Pertanian organik, Sertifikasi dan kakao berkelanjutan

Tanaman kakao merupakan salah satu komoditi ekspor yang tergolong primadona,
meskipun tingkat konsumsi dalam negeri masih cukup rendah namun jumlah biji kakao
yang di ekspor tergolong tinggi bahkan indonesia saat ini berada pada peringkat ke 3
penghasil kakao terbesar dunia, setidaknya indonesia menghasilkan sekitar 580.000 ton
kakao dan mengekspor 380.000 ton setiap tahunnya.

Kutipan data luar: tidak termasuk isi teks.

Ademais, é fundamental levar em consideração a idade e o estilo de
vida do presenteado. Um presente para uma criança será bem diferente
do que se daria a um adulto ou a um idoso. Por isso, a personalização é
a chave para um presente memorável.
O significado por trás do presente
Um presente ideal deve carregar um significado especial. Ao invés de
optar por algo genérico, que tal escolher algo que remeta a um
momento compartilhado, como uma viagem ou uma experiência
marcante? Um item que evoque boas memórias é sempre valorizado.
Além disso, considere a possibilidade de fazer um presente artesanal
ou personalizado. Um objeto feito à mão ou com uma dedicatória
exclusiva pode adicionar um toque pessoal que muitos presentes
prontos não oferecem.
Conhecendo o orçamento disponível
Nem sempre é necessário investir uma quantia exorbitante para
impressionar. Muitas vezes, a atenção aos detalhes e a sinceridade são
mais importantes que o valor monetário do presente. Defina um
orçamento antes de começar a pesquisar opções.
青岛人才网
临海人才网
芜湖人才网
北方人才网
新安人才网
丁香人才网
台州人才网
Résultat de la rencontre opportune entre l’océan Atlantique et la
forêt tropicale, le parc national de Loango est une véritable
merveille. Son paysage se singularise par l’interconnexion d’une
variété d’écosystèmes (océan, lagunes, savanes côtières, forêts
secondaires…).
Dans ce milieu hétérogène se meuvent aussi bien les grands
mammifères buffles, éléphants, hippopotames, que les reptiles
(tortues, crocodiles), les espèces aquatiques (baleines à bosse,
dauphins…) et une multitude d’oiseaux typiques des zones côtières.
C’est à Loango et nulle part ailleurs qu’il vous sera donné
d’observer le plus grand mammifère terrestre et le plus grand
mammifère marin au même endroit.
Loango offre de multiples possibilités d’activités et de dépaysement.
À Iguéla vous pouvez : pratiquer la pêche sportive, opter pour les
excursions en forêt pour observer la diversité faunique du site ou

Potensi dan prospek tanaman
kakao indonesia sangat besar mengingat kesesuaian syarat tumbuh tanaman kakao
dengan kondisi tanah dan iklim indonesia sangat sesuai. Potensi besar ini pula yang
mendorong investor tidak hanya berinvestasi di indonesia tapi juga membangun
kemitraan dengan pemerintah serta NGO mengimplementasikan berbagai macam
program untuk meningkatkan produktifitas dan kualitas kakao nasional.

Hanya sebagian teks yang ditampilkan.